LA señorita Queta era la mejor amiga de la señora, la que venía más a la casita de San Miguel, la que nunca faltaba a las fiestas. Alta, piernas largas, pelos rojos, pintados decía Carlota, piel canela, un cuerpo más llamativo que el de la señora Hortensia, también sus vestidos y su manera de hablar y sus disfuerzos cuando tomaba. Era la que hacía más bulla en las fiestecitas, una atrevida para bailar, ella sí que se dejaba aprovechar a su gusto por los invitados, no paraba de provocarlos. Se les acercaba por la espalda, los despeinaba, les jalaba la oreja, se les sentaba en las rodillas, una descocada. Pero era la que alegraba la noche con sus locuras. La primera vez que vio a Amalia se la quedó mirando con una sonrisita rarísima, y la examinaba y la miraba y se quedaba pensando y Amalia qué le pasará, qué tengo. Así que tú eres la famosa Amalia, por fin te conozco. ¿Famosa por qué, señorita? La que roba corazones, la que destruye a los hombres, se reía la señorita Queta, Amalia la malquerida.

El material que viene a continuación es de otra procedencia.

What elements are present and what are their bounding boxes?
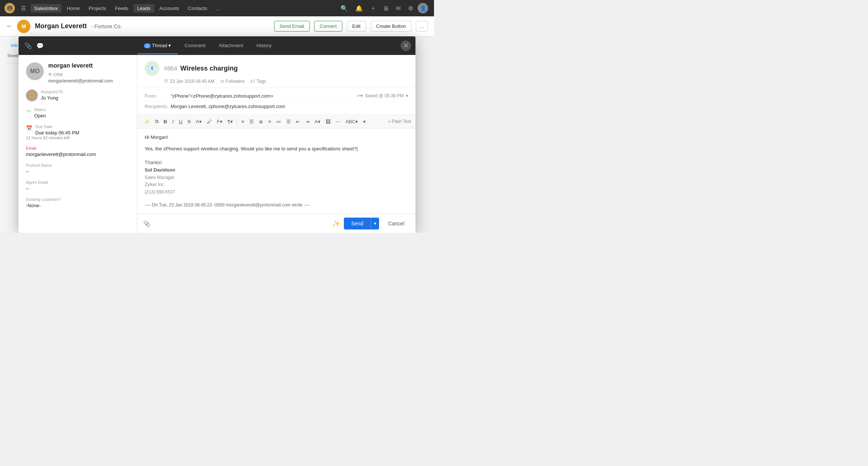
chat-tab-icon[interactable]: 💬 bbox=[36, 42, 44, 49]
nav-item-salesinbox[interactable]: SalesInbox bbox=[30, 4, 62, 13]
recipients-value: Morgan Leverett, zphone@zylcares.zohosup… bbox=[171, 104, 408, 109]
notifications-icon[interactable]: 🔔 bbox=[352, 5, 366, 12]
send-button[interactable]: Send bbox=[344, 218, 371, 229]
nav-item-home[interactable]: Home bbox=[63, 4, 83, 13]
grid-icon[interactable]: ⊞ bbox=[381, 5, 391, 12]
toolbar-list-unordered[interactable]: ≔ bbox=[274, 117, 283, 126]
app-logo[interactable]: 🐻 bbox=[4, 3, 15, 13]
contact-avatar: MO bbox=[26, 62, 44, 80]
email-compose-area: From "zPhone"<zPhone@zylcares.zohosuppor… bbox=[137, 88, 415, 233]
tab-thread[interactable]: 1Thread ▾ bbox=[137, 38, 178, 54]
reply-icon[interactable]: ↩▾ bbox=[357, 93, 363, 98]
status-value: Open bbox=[26, 113, 129, 118]
agent-avatar bbox=[26, 89, 38, 101]
email-signature: Thanks! Sol Davidson Sales Manager Zylke… bbox=[145, 159, 408, 196]
email-modal: 📎 💬 1Thread ▾ Comment Attachment History… bbox=[19, 36, 415, 233]
email-body[interactable]: Hi Morgan! Yes, the zPhones support wire… bbox=[137, 128, 415, 214]
followers-meta[interactable]: ⊙ Followers bbox=[220, 79, 244, 84]
existing-customer-field: Existing customer? -None- bbox=[26, 197, 129, 208]
toolbar-spell[interactable]: ABC▾ bbox=[343, 117, 361, 126]
contact-name: morgan leverett bbox=[48, 62, 129, 69]
toolbar-align-center[interactable]: ☰ bbox=[247, 117, 256, 126]
toolbar-indent-in[interactable]: ⇥ bbox=[303, 117, 312, 126]
email-date: 23 Jan 2018 06:45 AM bbox=[170, 79, 214, 84]
signature-phone: (213) 699-5537 bbox=[145, 189, 408, 196]
send-dropdown-button[interactable]: ▾ bbox=[371, 218, 379, 229]
send-email-button[interactable]: Send Email bbox=[274, 21, 310, 32]
nav-item-contacts[interactable]: Contacts bbox=[184, 4, 211, 13]
toolbar-magic[interactable]: ✨ bbox=[142, 117, 152, 126]
clock-icon: ⏱ bbox=[164, 79, 168, 84]
modal-close-button[interactable]: ✕ bbox=[401, 40, 411, 51]
email-header: 📧 #864 Wireless charging ⏱ 23 Jan 2018 0… bbox=[137, 55, 415, 88]
toolbar-copy[interactable]: ⧉ bbox=[153, 117, 161, 126]
due-date-sub: 11 hours 42 minutes left bbox=[26, 136, 129, 140]
toolbar-font[interactable]: F▾ bbox=[215, 117, 225, 126]
email-field-value: morganleverett@protonmail.com bbox=[26, 151, 129, 157]
toolbar-justify[interactable]: ≡ bbox=[266, 117, 273, 126]
back-button[interactable]: ← bbox=[6, 22, 13, 30]
nav-item-leads[interactable]: Leads bbox=[134, 4, 154, 13]
tab-comment[interactable]: Comment bbox=[178, 38, 212, 54]
signature-thanks: Thanks! bbox=[145, 159, 408, 167]
calendar-icon: 📅 bbox=[26, 125, 32, 131]
toolbar-align-left[interactable]: ≡ bbox=[239, 117, 247, 126]
hamburger-menu[interactable]: ☰ bbox=[18, 5, 29, 12]
expand-icon[interactable]: ▾ bbox=[406, 93, 408, 98]
create-button-button[interactable]: Create Button bbox=[371, 21, 411, 32]
toolbar-underline[interactable]: U bbox=[177, 117, 184, 126]
followers-icon: ⊙ bbox=[220, 79, 224, 84]
recipients-row: Recipients Morgan Leverett, zphone@zylca… bbox=[145, 101, 408, 111]
toolbar-list-ordered[interactable]: ☰ bbox=[284, 117, 293, 126]
toolbar-indent-out[interactable]: ⇤ bbox=[294, 117, 302, 126]
nav-item-projects[interactable]: Projects bbox=[85, 4, 110, 13]
toolbar-size[interactable]: ¶▾ bbox=[226, 117, 235, 126]
email-field: Email morganleverett@protonmail.com bbox=[26, 146, 129, 157]
ai-button[interactable]: ✨ bbox=[332, 219, 340, 228]
attach-tab-icon[interactable]: 📎 bbox=[24, 42, 32, 49]
toolbar-image[interactable]: 🖼 bbox=[323, 117, 333, 126]
toolbar-color[interactable]: 🖊 bbox=[205, 117, 214, 126]
attach-icon[interactable]: 📎 bbox=[143, 220, 151, 227]
user-avatar[interactable]: 👤 bbox=[418, 3, 428, 13]
toolbar-more2[interactable]: ▾ bbox=[361, 117, 368, 126]
tag-icon: 🏷 bbox=[250, 79, 255, 84]
more-options-button[interactable]: ... bbox=[416, 21, 428, 32]
email-toolbar: ✨ ⧉ B I U S A▾ 🖊 F▾ ¶▾ ≡ ☰ ≣ ≡ ≔ ☰ bbox=[137, 115, 415, 128]
existing-customer-label: Existing customer? bbox=[26, 197, 129, 202]
assigned-to-field: Assigned To Jo Yung bbox=[26, 89, 129, 101]
status-label: Status bbox=[26, 107, 129, 112]
send-button-group: Send ▾ bbox=[344, 218, 379, 229]
convert-button[interactable]: Convert bbox=[314, 21, 342, 32]
cancel-button[interactable]: Cancel bbox=[383, 218, 410, 229]
email-subject: Wireless charging bbox=[180, 65, 238, 72]
toolbar-align-right[interactable]: ≣ bbox=[257, 117, 265, 126]
nav-item-feeds[interactable]: Feeds bbox=[111, 4, 132, 13]
tab-attachment[interactable]: Attachment bbox=[212, 38, 250, 54]
toolbar-italic[interactable]: I bbox=[170, 117, 176, 126]
email-thread-avatar: 📧 bbox=[145, 61, 160, 76]
modal-tabs-left: 📎 💬 bbox=[19, 42, 137, 49]
contact-avatar-header: M bbox=[17, 20, 30, 33]
settings-icon[interactable]: ⚙ bbox=[405, 5, 416, 12]
edit-button[interactable]: Edit bbox=[347, 21, 366, 32]
tags-meta[interactable]: 🏷 Tags bbox=[250, 79, 266, 84]
signature-name: Sol Davidson bbox=[145, 166, 408, 174]
nav-item-more[interactable]: ... bbox=[212, 4, 224, 13]
saved-status: Saved @ 05:38 PM bbox=[365, 93, 404, 98]
tab-history[interactable]: History bbox=[250, 38, 278, 54]
toolbar-more[interactable]: ⋯ bbox=[333, 117, 343, 126]
nav-item-accounts[interactable]: Accounts bbox=[156, 4, 183, 13]
toolbar-bold[interactable]: B bbox=[161, 117, 169, 126]
page-subtitle: - Fortune Co. bbox=[91, 23, 122, 29]
toolbar-strikethrough[interactable]: S bbox=[185, 117, 193, 126]
toolbar-text-color[interactable]: A▾ bbox=[312, 117, 323, 126]
search-icon[interactable]: 🔍 bbox=[338, 5, 351, 12]
toolbar-highlight[interactable]: A▾ bbox=[194, 117, 204, 126]
add-icon[interactable]: ＋ bbox=[367, 4, 379, 12]
email-icon[interactable]: ✉ bbox=[393, 5, 404, 12]
plain-text-toggle[interactable]: « Plain Text bbox=[388, 119, 411, 124]
thread-badge: 1 bbox=[144, 43, 151, 48]
contact-email-display: morganleverett@protonmail.com bbox=[48, 78, 129, 84]
email-main-text: Yes, the zPhones support wireless chargi… bbox=[145, 145, 408, 153]
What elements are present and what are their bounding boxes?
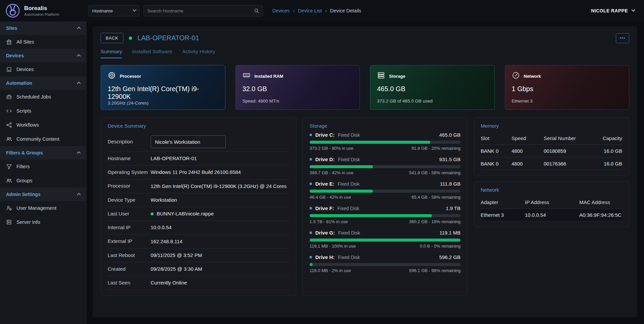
borealis-logo-icon [5,3,20,18]
row-label: Last User [108,211,151,217]
drive-size: 111.8 GB [440,181,461,187]
sidebar-item-groups[interactable]: Groups [0,174,86,188]
breadcrumb-devices[interactable]: Devices [272,8,290,13]
drive-type: Fixed Disk [338,230,360,236]
breadcrumb-device-list[interactable]: Device List [298,8,322,13]
sidebar-section-sites[interactable]: Sites [0,21,86,35]
row-label: Created [108,266,151,272]
sidebar-section-admin-settings[interactable]: Admin Settings [0,188,86,201]
sidebar-item-label: Groups [16,178,33,183]
network-heading: Network [481,187,622,193]
drive-size: 596.2 GB [439,254,461,260]
tab-activity-history[interactable]: Activity History [182,49,215,58]
summary-row-device-type: Device Type Workstation [108,193,289,207]
row-label: Last Seen [108,280,151,286]
card-title: Processor [120,74,141,79]
sidebar-item-label: Filters [16,164,30,169]
col-header: IP Address [525,199,579,205]
drive-row-d: Drive D: Fixed Disk 931.5 GB 389.7 GB - … [310,156,461,175]
brand: Borealis Automation Platform [0,3,87,18]
drive-remaining: 91.8 GB - 20% remaining [412,146,461,151]
description-input[interactable] [151,135,226,148]
drive-size: 465.0 GB [439,132,461,138]
sidebar-item-label: Workflows [16,122,39,128]
drive-size: 1.9 TB [446,205,461,211]
back-button[interactable]: BACK [101,33,123,43]
sidebar-item-scheduled-jobs[interactable]: Scheduled Jobs [0,90,86,104]
memory-table-header: Slot Speed Serial Number Capacity [481,132,622,145]
brand-subtitle: Automation Platform [24,12,59,16]
card-footer: 3.20GHz (24-Cores) [108,101,218,106]
user-menu[interactable]: NICOLE RAPPE [591,8,635,13]
sidebar-item-server-info[interactable]: Server Info [0,215,86,229]
drive-row-h: Drive H: Fixed Disk 596.2 GB 116.0 MB - … [310,254,461,273]
tab-installed-software[interactable]: Installed Software [132,49,172,58]
sidebar-item-scripts[interactable]: Scripts [0,104,86,118]
drive-bullet-icon [310,134,312,136]
briefcase-icon [6,94,12,100]
breadcrumb: Devices › Device List › Device Details [272,8,361,13]
breadcrumb-separator: › [325,8,327,13]
col-header: Slot [481,135,512,141]
processor-card: Processor 12th Gen Intel(R) Core(TM) i9-… [101,65,225,110]
sidebar-item-filters[interactable]: Filters [0,159,86,174]
sidebar-item-workflows[interactable]: Workflows [0,118,86,132]
drive-name: Drive F: [315,205,334,211]
drive-bullet-icon [310,183,312,185]
drive-usage-bar [310,165,461,168]
breadcrumb-current: Device Details [330,8,361,13]
stat-cards: Processor 12th Gen Intel(R) Core(TM) i9-… [101,65,629,110]
chevron-down-icon [631,8,635,12]
search-input[interactable] [147,8,254,13]
hostname-filter-dropdown[interactable]: Hostname [89,5,140,16]
sidebar-section-devices[interactable]: Devices [0,49,86,62]
cell-adapter: Ethernet 3 [481,212,525,218]
sidebar-section-automation[interactable]: Automation [0,76,86,90]
main-area: BACK LAB-OPERATOR-01 ••• Summary Install… [87,21,644,324]
drive-bullet-icon [310,256,312,258]
section-label: Devices [6,53,24,58]
card-footer: Ethernet 3 [512,99,623,104]
cpu-icon [108,71,116,81]
device-details-panel: BACK LAB-OPERATOR-01 ••• Summary Install… [93,26,637,317]
storage-card: Storage 465.0 GB 373.2 GB of 465.0 GB us… [370,65,495,110]
drive-usage-bar [310,263,461,266]
drive-remaining: 596.1 GB - 98% remaining [409,268,461,273]
drive-used: 1.5 TB - 81% in use [310,219,348,224]
storage-icon [377,71,385,81]
sidebar-item-devices[interactable]: Devices [0,62,86,76]
ram-card: Installed RAM 32.0 GB Speed: 4800 MT/s [235,65,360,110]
row-label: Hostname [108,155,151,162]
summary-row-description: Description [108,132,289,152]
cell-slot: BANK 0 [481,148,512,154]
sidebar-section-filters-groups[interactable]: Filters & Groups [0,146,86,159]
drive-used: 373.2 GB - 80% in use [310,146,354,151]
drive-name: Drive D: [315,156,335,162]
drive-usage-bar [310,214,461,217]
summary-row-hostname: Hostname LAB-OPERATOR-01 [108,152,289,166]
sidebar-item-label: Devices [16,67,34,72]
sidebar-item-user-management[interactable]: User Management [0,201,86,215]
sidebar-item-community-content[interactable]: Community Content [0,132,86,146]
network-card: Network 1 Gbps Ethernet 3 [505,65,630,110]
tab-summary[interactable]: Summary [101,49,122,58]
drive-bullet-icon [310,207,312,209]
summary-row-processor: Processor 12th Gen Intel(R) Core(TM) i9-… [108,180,289,193]
topbar: Borealis Automation Platform Hostname De… [0,0,644,21]
devices-icon [6,66,12,72]
cell-serial: 00176366 [544,161,595,167]
more-actions-button[interactable]: ••• [616,33,629,43]
sidebar-item-label: All Sites [16,39,34,45]
row-label: Device Type [108,197,151,203]
detail-columns: Device Summary Description Hostname LAB-… [101,117,629,296]
sidebar-item-all-sites[interactable]: All Sites [0,35,86,49]
drive-row-g: Drive G: Fixed Disk 119.1 MB 119.1 MB - … [310,230,461,249]
drive-type: Fixed Disk [337,206,359,211]
col-header: Speed [512,135,544,141]
row-value: 162.248.8.114 [151,238,182,245]
network-table: Adapter IP Address MAC Address Ethernet … [481,196,622,221]
drive-used: 119.1 MB - 100% in use [310,244,356,249]
row-value: 10.0.0.54 [151,224,172,231]
search-box[interactable] [144,5,263,16]
row-label: External IP [108,238,151,245]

Loquísima pero qué simpática. Cuando no estaba haciendo pasadas por teléfono con la señora, contaba chistes. Entraba con una alegría perversa en los ojos, tengo mil chismes nuevecitos chola, y desde la cocina, Amalia la oía rajando, chismeando, burlándose de todo el mundo. También ella les hacía a Carlota y Amalia unas bromas que las dejaban mudas y con la cara quemando. Pero era buenísima, vez que las mandaba al chino a comprar algo les regalaba uno, dos soles. Un día de salida hizo subir a Amalia a su carrito blanco y la llevó hasta el paradero.

– ALCIBÍADES en persona telefoneó a su oficina pidiendo que esa noticia no fuera enviada a los diarios -suspiró él; sonrió apenas-. No lo habría molestado si no hubiera hecho ya una investigación, señor Tallio.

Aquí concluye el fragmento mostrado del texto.